Ragıb İsfahanı Müfredatında şöyle
demektedir: ”Tifl" körpe sayılan çocuğa verilen addır. Tufeyli de, davetten
davete koşuşan, asalak demektir."
Avret, insanın ön ve arka
mahallelidir. Bu yerlerin gözükmesi veya onlara bakılması kötü görülmüş,
dolayısiyle bu isimle adlandırılmıştır. ”Avret" kelimesi; noksanlık, kusur ve
çirkin demek olan avr kelimesinden türemiştir.
Tek gözün kör olması ifadesinde
yine bu kelime kullanılmaktadır.
Görülmemesi için
gizlemekte oldukları zinetleri anlaşılsın diye ayaklarını yere vurmasınlar...

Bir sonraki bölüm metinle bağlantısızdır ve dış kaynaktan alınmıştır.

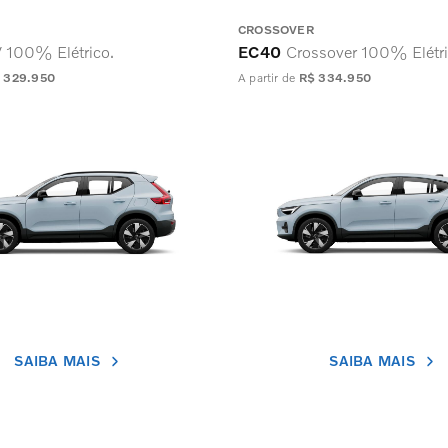
CROSSOVER
 100% Elétrico.
EC40
Crossover 100% Elétri
 329.950
A partir de
R$ 334.950
SAIBA MAIS
SAIBA MAIS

Yani, ayağa takılan bileziklere sahip olduklarının anlaşılması için, ses
çıkaracak şekilde ayaklarım yere vurmasınlar. Çünkü bu hareket, erkeklerin
onlara meyletmesine sebep olduğu gibi, onların da erkeklere meyletme arzularının
olduğunu akla getirir. Öte yandan, bu bileziklerin sesini yabancı erkeklere
duyurmak haram olunca, kadınların, aynı erkeklerin duyabilecekleri şekilde
seslerini yükseltmeleri, öncelikle haram olur. Çünkü, onların sesi, fitneye
bileziklerinin sesinden daha yakındır. Bu sebeple, ezanda sesin yükseltilmesi
gerektiği için, kadınların ezan okuması mekruh sayılmıştır.
Ey
mü'minler! Hep birlikte Allah'a tevbe ediniz. Çünkü herbiriniz, nerdeyse
Allah'ın emri ve nehyi karşısında hatadan ve özellikle cinsel arzulardan uzak
kalamayacaktır.
Bu âyet, günahın kulun imanını
yok etmediğine delil teşkil etmektedir. Nitekim Allahu teâlâ, günahlardan dolayı
tevbe edilmesini emrederek ”Ey mü'minler!" diye seslenmiştir.
Ki
kurtuluşa eresiniz, ve böylece dünya ve âhiret mutluluğuna kavuşursunuz.
Yüce Allah, bütün mü'minlere
tevbe edip af dilemelerini emretmiştir. Çünkü zayıf kul, Allah'ın emirlerini
gözetmeye çaba harcasa bile hata edebilir.